The call of the museum gift shop

“When are we going to the gift shop?”

Those were the words from my daughter. It was the 3,200th time I had heard it. In the last 20 minutes.

We were in the nation’s capital. In the Smithsonian National Air and Space Museum. We were surrounded — literally swarmed — by towering rockets, Mars landers, lunar rocks, Wright brothers planes and lots of lost tourists who thought they were at the White House. They couldn’t figure out why there were satellites hanging from the president’s ceiling.

“Look at this!” I told my daughter. “An actual Apollo command module! This thing went into space. See the burn marks from re-entry. See! See! See!”

“Eh,” she said. “Now, is the gift shop upstairs or down?”

Aaaghhh!

There was $25 burning a hole in her pocket. My mother had put it in her pocket. She needed to get it out of her pocket and into the nearest gift shop cash register as quick as she could. It’s a childhood rule.

I had been in three Smithsonian museums, but had seen more sweatshirts, key chains and dinosaur puzzles than actual exhibits. All the kid wanted to see was the were the gift shops, and the Hope Diamond (which she heard you could purchase in gift shop.)

But a funny thing happened as I visited trinket-land after trinket-land: I secretly wanted to run around and touch everything.

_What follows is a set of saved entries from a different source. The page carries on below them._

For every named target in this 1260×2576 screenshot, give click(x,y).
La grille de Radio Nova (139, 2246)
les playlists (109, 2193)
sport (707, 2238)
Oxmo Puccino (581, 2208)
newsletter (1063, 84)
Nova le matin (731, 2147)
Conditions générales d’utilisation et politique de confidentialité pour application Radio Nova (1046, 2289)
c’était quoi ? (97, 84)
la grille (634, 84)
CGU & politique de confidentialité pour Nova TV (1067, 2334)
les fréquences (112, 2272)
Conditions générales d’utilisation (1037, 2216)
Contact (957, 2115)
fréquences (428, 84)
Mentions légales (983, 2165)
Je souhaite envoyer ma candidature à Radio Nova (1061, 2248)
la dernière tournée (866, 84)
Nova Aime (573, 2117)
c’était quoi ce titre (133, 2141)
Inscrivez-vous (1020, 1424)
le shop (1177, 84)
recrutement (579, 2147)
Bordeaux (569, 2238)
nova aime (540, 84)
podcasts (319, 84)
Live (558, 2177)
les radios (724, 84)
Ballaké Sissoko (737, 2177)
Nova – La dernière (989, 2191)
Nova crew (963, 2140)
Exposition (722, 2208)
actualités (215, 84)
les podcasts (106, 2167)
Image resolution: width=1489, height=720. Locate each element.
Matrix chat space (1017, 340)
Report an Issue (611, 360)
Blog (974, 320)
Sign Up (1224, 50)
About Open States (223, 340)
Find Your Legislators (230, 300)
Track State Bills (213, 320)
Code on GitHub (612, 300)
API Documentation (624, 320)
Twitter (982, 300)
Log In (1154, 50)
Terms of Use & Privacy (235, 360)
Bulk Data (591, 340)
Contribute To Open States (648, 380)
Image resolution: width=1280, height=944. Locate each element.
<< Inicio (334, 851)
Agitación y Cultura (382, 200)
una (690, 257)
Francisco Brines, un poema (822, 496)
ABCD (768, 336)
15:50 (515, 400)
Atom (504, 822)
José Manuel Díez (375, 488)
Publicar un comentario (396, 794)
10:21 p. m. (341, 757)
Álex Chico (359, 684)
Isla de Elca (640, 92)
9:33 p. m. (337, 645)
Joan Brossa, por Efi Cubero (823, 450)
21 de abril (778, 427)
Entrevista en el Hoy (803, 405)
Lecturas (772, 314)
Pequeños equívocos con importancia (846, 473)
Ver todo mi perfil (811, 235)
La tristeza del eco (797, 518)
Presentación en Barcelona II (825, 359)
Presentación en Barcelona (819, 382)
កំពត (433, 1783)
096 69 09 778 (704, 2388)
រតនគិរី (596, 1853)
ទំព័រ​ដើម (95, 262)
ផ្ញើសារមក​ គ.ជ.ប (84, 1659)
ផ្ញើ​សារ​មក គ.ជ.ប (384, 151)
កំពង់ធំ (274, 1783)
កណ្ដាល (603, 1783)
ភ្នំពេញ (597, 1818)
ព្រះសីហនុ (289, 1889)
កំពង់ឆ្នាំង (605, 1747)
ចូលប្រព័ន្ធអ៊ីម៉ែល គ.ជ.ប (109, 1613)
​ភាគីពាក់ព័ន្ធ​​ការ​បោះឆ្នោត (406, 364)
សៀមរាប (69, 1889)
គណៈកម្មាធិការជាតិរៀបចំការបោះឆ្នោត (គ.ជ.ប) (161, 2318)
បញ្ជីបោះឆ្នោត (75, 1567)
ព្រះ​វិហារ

Because, come on! It was a museum gift shop. And I was a kid once. Remember what it was like to be a kid? Gift shops were the Holy Grail. The motherland. The summertime equivalent of Christmas. Even better in some ways. You could pick whatever you wanted, and never had to worry about ending up with socks.

Grandparents had stuffed wads of cash in your pockets and there was only one restriction on it: “Buy something nice.”

Something nice?!? It was ALL nice! Shoot, you could buy until the zipper on your suitcase burst and the airline warned you the weight would pop the plane tires.

I was taken back to those days by the models of the space shuttle. The bags of shredded money. I never understood the irony of that one as a kid — how I was trading real money for a bag of worthless money. There were insects preserved in blocks of clear plastic. Turquoise gems on necklaces. Little boys could never wear the necklaces. Not if they didn’t want to get beaten up on the schoolyard. But that didn’t stop us from buying them. And, of course, dehydrated astronaut food — ice cream in assorted flavors, along with peaches and strawberries and bananas. Chalky and sweet, it is to this day possibly the best thing I’ve ever eaten.

Oh, museum gift shop. As an adult we have such a love-hate relationshop … I mean … ship. As much as I wanted to leave, there was still that 25 burning a hole in my daughter’s pocket. And that could buy a whole lot of freeze-dried ice cream.